It's all about the bottom line



You spend your money (lots of it), and you take your chances.
By JOANN KLIMKIEWICZ
HARTFORD COURANT
It is a second-floor fitting room of Bloomingdale's in Manhattan, that a woman's insecurities are bared, crumpled around her like a pile of unflattering blue jeans.
Sophisticated, intelligent women will disappear behind stalls with armloads of denim, emerging only to scowl at themselves in an unforgiving three-way mirror. They will turn this way and that, peek over their shoulders and twist their backs to scrutinize their bums.
They will ask strangers to assess the plumpness of their backsides, the swell of their thighs. They will trudge back to their stalls dejected, peel off the denim, pour themselves into another pair and do it all over again.
It's all in the quest for the "perfect pair of jeans."
The designer jean raged in the '80s, took a hiatus in the '90s and is upon us again. Only now, it's called "premium denim."
And if the designer craze of the '80s was all about Calvin, Gloria and Jordache, today's second wave is more about fit.
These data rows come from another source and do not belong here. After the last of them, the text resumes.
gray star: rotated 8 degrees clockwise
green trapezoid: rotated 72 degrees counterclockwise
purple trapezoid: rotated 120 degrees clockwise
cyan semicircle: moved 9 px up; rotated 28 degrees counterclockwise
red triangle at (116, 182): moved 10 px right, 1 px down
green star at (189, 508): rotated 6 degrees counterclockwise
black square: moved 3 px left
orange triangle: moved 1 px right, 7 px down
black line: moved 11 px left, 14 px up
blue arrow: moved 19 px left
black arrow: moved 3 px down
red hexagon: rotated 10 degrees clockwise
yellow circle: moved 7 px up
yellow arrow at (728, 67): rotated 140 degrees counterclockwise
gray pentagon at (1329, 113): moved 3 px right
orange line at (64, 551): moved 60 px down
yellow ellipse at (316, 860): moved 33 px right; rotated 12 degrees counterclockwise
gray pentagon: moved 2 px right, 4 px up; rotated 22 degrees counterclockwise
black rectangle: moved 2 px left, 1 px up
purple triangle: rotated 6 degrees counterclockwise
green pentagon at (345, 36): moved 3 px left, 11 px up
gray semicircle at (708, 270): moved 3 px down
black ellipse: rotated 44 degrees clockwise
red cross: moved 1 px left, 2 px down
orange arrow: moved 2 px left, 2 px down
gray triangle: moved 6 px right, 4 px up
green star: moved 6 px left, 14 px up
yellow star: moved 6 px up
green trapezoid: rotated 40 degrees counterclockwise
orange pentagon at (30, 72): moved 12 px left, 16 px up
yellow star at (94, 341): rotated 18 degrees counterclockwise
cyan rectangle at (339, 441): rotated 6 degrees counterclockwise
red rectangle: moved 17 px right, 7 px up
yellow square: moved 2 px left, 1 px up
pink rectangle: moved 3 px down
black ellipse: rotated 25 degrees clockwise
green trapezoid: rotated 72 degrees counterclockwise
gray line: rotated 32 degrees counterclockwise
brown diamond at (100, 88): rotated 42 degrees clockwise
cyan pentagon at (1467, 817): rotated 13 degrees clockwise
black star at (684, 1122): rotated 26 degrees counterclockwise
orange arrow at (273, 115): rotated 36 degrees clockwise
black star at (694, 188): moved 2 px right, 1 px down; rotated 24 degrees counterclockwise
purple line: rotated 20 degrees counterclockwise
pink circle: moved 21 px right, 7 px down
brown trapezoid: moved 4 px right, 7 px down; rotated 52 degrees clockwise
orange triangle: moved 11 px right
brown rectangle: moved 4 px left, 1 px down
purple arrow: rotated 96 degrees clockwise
More precisely, it's all about the butt.
The new cult of premium denim has such labels as True Religion, Citizens of Humanity and 7 For All Mankind, chic jeans of various washes, embellished with trendy fading, ripping, distressing and whiskering -- denim lingo that means expensive pants ($150 to $400 a pair or more) that look stylishly lived in.
In this cult, devotees pay sinful amounts of money for high-end denim designed to slip on like second skin, clinging to the right curves while lifting and elongating the wrong ones.
"It's a category that's been defined that's not going to go away," says Tom Julian, a trend analyst at Fallon Worldwide in New York.
Denim has become the uniform of the urban hipster, a fashion staple akin to the "nice black pants" of a few years ago. Dress them up, dress them down. Wear them to work with a velvet blazer. Slink on a sequined tank top and you've got a Friday-night outfit. They've even become a mainstay of celebrity red carpets.
But $200 for indigo-colored cotton?
To wear them is to love them
Nancy Becker, 28, says jeans shopping used to mean a stop at the Gap, maybe a splurge on a pair of $80 Lucky Brand Jeans.
But when the New Yorker squiggled into her first pair of premium denim last year, she experienced blue-jean nirvana. And now she's a convert.
"I absolutely loved them," says Becker, who works for a bank. Despite paying around $150, she loved her first pair of Sevens so much that she eventually wore two holes through the back thighs.
For some, status outweighs fit. Aficionados can decipher the loops and logo stitching that wiggle on tushes from New York to Los Angeles. They know which celebrity favors what brand, can instantly differentiate a $150 pair of Joe's Jeans from $275 True Religions.
"It's ridiculous," says Molly Munro, a premium-denim saleswoman at Bloomingdale's.
The 26-year-old does own a pair. But, she says, "people will spend so much money just on jeans. I'm like, do you know how many trips I could take with that money? I could pay my rent for that."
How did it come to this?
Time was, jeans were a strictly utilitarian garment. They were the working-man's uniform, worn for comfort and durability. They became the leisure outfit of World War II soldiers and the rebel wear of the 1950s. They sprouted bell bottoms and painted daises for the flower children of the '60s and '70s.
And then came the designer wave of the '80s, when Jordache's stitched horse-head logo clung to women's behinds and nothing came between Brooke Shields and her Calvins.
Brands like 7 For All Mankind and Blue Cult, both based in California, came on the scene around 2000, preaching a new gospel: lower rises, slimming color washes, softer denim imported from upscale mills in Italy and Spain. All adding up, they said, to the perfect silhouette.
"We're so much more conscious of health and fitness. Women work hard to get the bodies they have, and they want to show it off," explains Tara Narayan, marketing director for Blue Cult. "They don't want to put on something that has a rise all the way up to their bellies. They don't want to look like a big pear, like they're wearing a big sack."